Top of Data extract

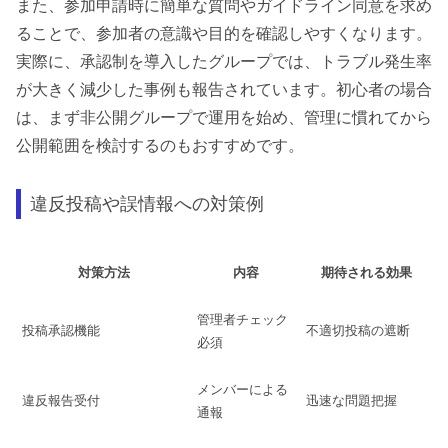
また、参加申請時に簡単な質問やガイドライン同意を求め
ることで、参加者の意識や目的を確認しやすくなります。
実際に、承認制を導入したグループでは、トラブル発生率
が大きく減少した事例も報告されています。初心者の場合
は、まず非公開グループで運用を始め、管理に慣れてから
公開範囲を検討するのもおすすめです。
違反投稿や誤情報への対策例
対策方法
内容
期待される効果
管理者チェック
投稿承認機能
不適切投稿の遮断
必須
メンバーによる
違反報告受付
迅速な問題把握
通報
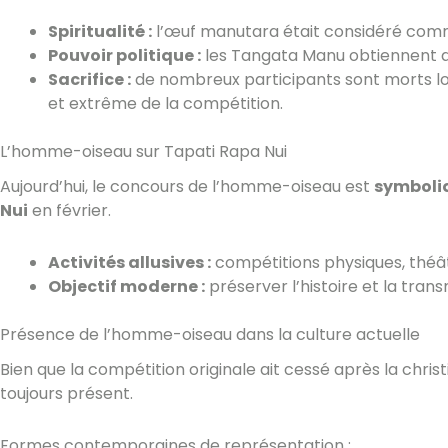
Spiritualité :
l’œuf manutara était considéré com
Pouvoir politique :
les Tangata Manu obtiennent des
Sacrifice :
de nombreux participants sont morts lors
et extrême de la compétition.
L’homme-oiseau sur Tapati Rapa Nui
Aujourd’hui, le concours de l’homme-oiseau est
symboli
Nui
en février.
Activités allusives :
compétitions physiques, théât
Objectif moderne :
préserver l’histoire et la tran
Présence de l’homme-oiseau dans la culture actuelle
Bien que la compétition originale ait cessé après la christi
toujours présent.
Formes contemporaines de représentation :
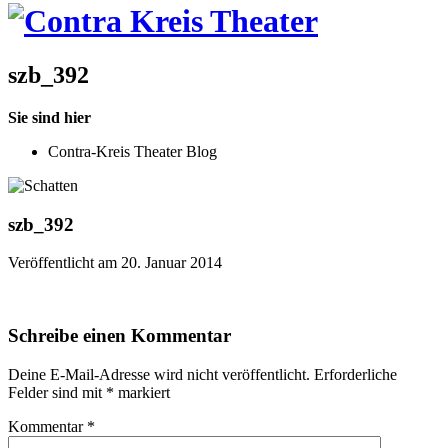
szb_392
Sie sind hier
Contra-Kreis Theater Blog
szb_392
Veröffentlicht am 20. Januar 2014
Schreibe einen Kommentar
Deine E-Mail-Adresse wird nicht veröffentlicht.
Erforderliche
Felder sind mit
*
markiert
Kommentar
*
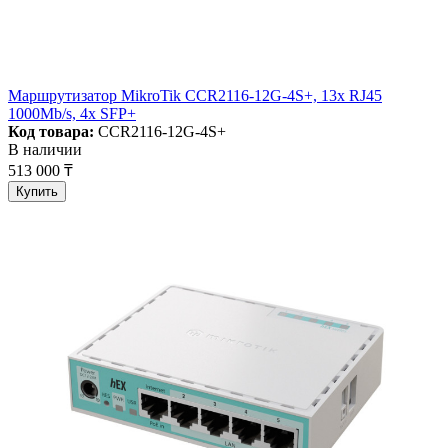
Маршрутизатор MikroTik CCR2116-12G-4S+, 13x RJ45
1000Mb/s, 4x SFP+
Код товара:
CCR2116-12G-4S+
В наличии
513 000 ₸
Купить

Bottom of Data extract

Please say how many lines in the records above contain the word "oiseau", and give only that number.

3